Work order
Every line below from the one with "ruptures tout en limitant l'immobilisation" through the one with "тревожности запаха или звука..." should be retyped exactly, both ends included; no other lines and no pictures.

Material supplied
▼▼▼

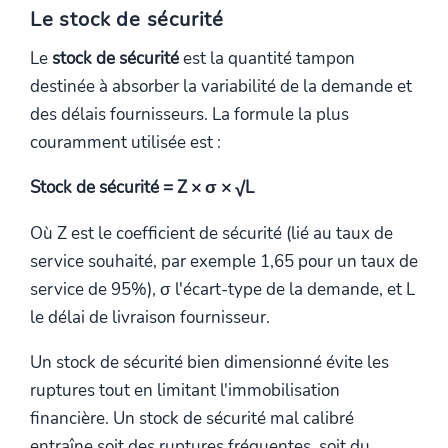
Le stock de sécurité
Le
stock de sécurité
est la quantité tampon
destinée à absorber la variabilité de la demande et
des délais fournisseurs. La formule la plus
couramment utilisée est :
Stock de sécurité = Z × σ × √L
Où Z est le coefficient de sécurité (lié au taux de
service souhaité, par exemple 1,65 pour un taux de
service de 95%), σ l'écart-type de la demande, et L
le délai de livraison fournisseur.
Un stock de sécurité bien dimensionné évite les
ruptures tout en limitant l'immobilisation
financière. Un stock de sécurité mal calibré
entraîne soit des ruptures fréquentes, soit du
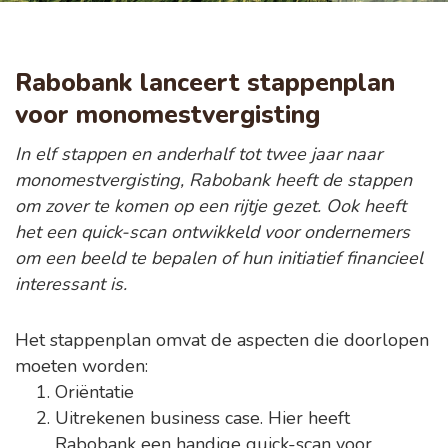
Rabobank lanceert stappenplan
voor monomestvergisting
In elf stappen en anderhalf tot twee jaar naar
monomestvergisting, Rabobank heeft de stappen
om zover te komen op een rijtje gezet. Ook heeft
het een quick-scan ontwikkeld voor ondernemers
om een beeld te bepalen of hun initiatief financieel
interessant is.
Het stappenplan omvat de aspecten die doorlopen
moeten worden:
Oriëntatie
Uitrekenen business case. Hier heeft
Rabobank een handige quick-scan voor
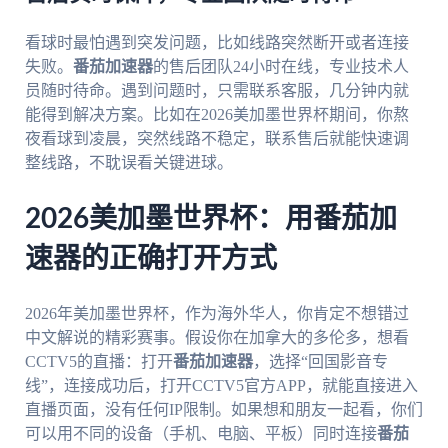
看球时最怕遇到突发问题，比如线路突然断开或者连接
失败。
番茄加速器
的售后团队24小时在线，专业技术人
员随时待命。遇到问题时，只需联系客服，几分钟内就
能得到解决方案。比如在2026美加墨世界杯期间，你熬
夜看球到凌晨，突然线路不稳定，联系售后就能快速调
整线路，不耽误看关键进球。
2026美加墨世界杯：用番茄加
速器的正确打开方式
2026年美加墨世界杯，作为海外华人，你肯定不想错过
中文解说的精彩赛事。假设你在加拿大的多伦多，想看
CCTV5的直播：打开
番茄加速器
，选择“回国影音专
线”，连接成功后，打开CCTV5官方APP，就能直接进入
直播页面，没有任何IP限制。如果想和朋友一起看，你们
可以用不同的设备（手机、电脑、平板）同时连接
番茄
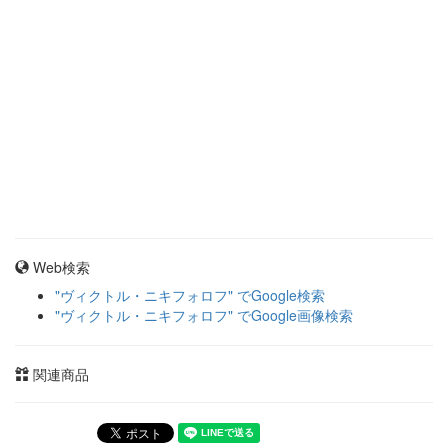
Web検索
"ヴィクトル・ニキフォロフ" でGoogle検索
"ヴィクトル・ニキフォロフ" でGoogle画像検索
関連商品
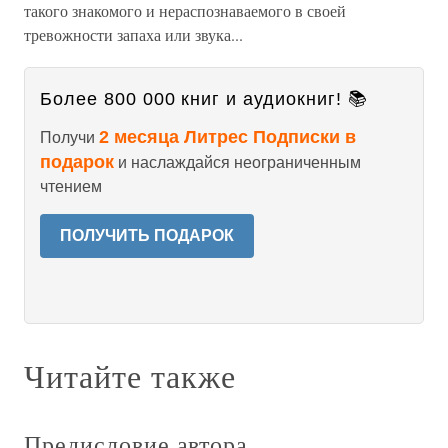
такого знакомого и нераспознаваемого в своей
тревожности запаха или звука...
Более 800 000 книг и аудиокниг! 📚
2 месяца Литрес Подписки в
Получи
подарок
и наслаждайся неограниченным
чтением
ПОЛУЧИТЬ ПОДАРОК
Читайте также
Предисловие автора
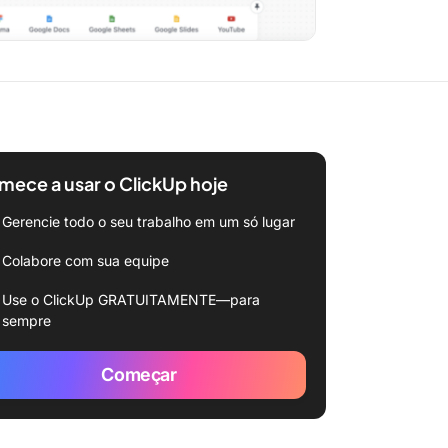
ece a usar o ClickUp hoje
Gerencie todo o seu trabalho em um só lugar
Colabore com sua equipe
Use o ClickUp GRATUITAMENTE—para
sempre
Começar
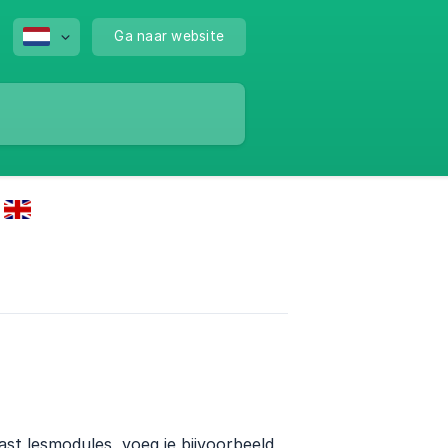
Ga naar website
ast lesmodules, voeg je bijvoorbeeld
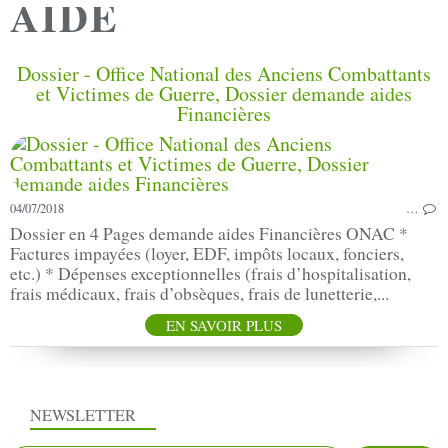
AIDE
Dossier - Office National des Anciens Combattants
et Victimes de Guerre, Dossier demande aides
Financières
04/07/2018
…
Dossier en 4 Pages demande aides Financières ONAC *
Factures impayées (loyer, EDF, impôts locaux, fonciers,
etc.) * Dépenses exceptionnelles (frais d’hospitalisation,
frais médicaux, frais d’obsèques, frais de lunetterie,...
EN SAVOIR PLUS
NEWSLETTER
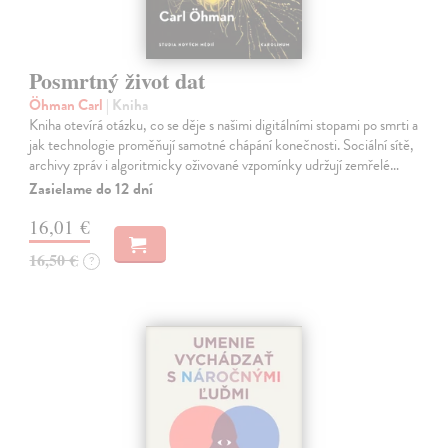
Posmrtný život dat
Öhman Carl
| Kniha
Kniha otevírá otázku, co se děje s našimi digitálními stopami po smrti a
jak technologie proměňují samotné chápání konečnosti. Sociální sítě,
archivy zpráv i algoritmicky oživované vzpomínky udržují zemřelé…
Zasielame do 12 dní
16,01 €
16,50 €
?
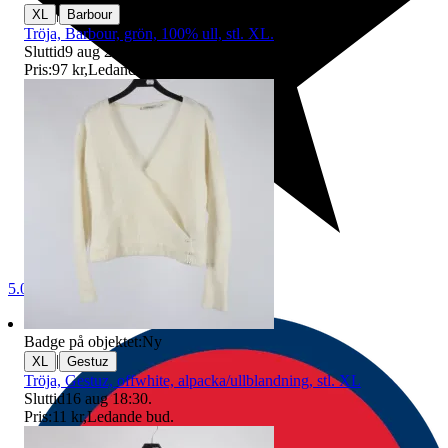
|
XL
Barbour
Tröja, Barbour, grön, 100% ull, stl. XL.
Sluttid
9 aug 20:20
.
Pris:
97 kr
,
Ledande bud
.
5.0
Badge på objektet:
Ny
|
XL
Gestuz
Tröja, Gestuz, offwhite, alpacka/ullblandning, stl. XL
Sluttid
16 aug 18:30
.
Pris:
11 kr
,
Ledande bud
.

▲▲▲

Exercise result
ruptures tout en limitant l'immobilisation
financière. Un stock de sécurité mal calibré
entraîne soit des ruptures fréquentes, soit du
Rabobank lanceert stappenplan
voor monomestvergisting
In elf stappen en anderhalf tot twee jaar naar
monomestvergisting, Rabobank heeft de stappen
om zover te komen op een rijtje gezet. Ook heeft
het een quick-scan ontwikkeld voor ondernemers
om een beeld te bepalen of hun initiatief financieel
interessant is.
Het stappenplan omvat de aspecten die doorlopen
moeten worden:
Oriëntatie
Uitrekenen business case. Hier heeft
Rabobank een handige quick-scan voor
看球时最怕遇到突发问题，比如线路突然断开或者连接
失败。
番茄加速器
的售后团队24小时在线，专业技术人
员随时待命。遇到问题时，只需联系客服，几分钟内就
能得到解决方案。比如在2026美加墨世界杯期间，你熬
夜看球到凌晨，突然线路不稳定，联系售后就能快速调
整线路，不耽误看关键进球。
2026美加墨世界杯：用番茄加
速器的正确打开方式
2026年美加墨世界杯，作为海外华人，你肯定不想错过
中文解说的精彩赛事。假设你在加拿大的多伦多，想看
CCTV5的直播：打开
番茄加速器
，选择“回国影音专
线”，连接成功后，打开CCTV5官方APP，就能直接进入
直播页面，没有任何IP限制。如果想和朋友一起看，你们
可以用不同的设备（手机、电脑、平板）同时连接
番茄
Web検索
"ヴィクトル・ニキフォロフ" でGoogle検索
"ヴィクトル・ニキフォロフ" でGoogle画像検索
関連商品
такого знакомого и нераспознаваемого в своей
тревожности запаха или звука...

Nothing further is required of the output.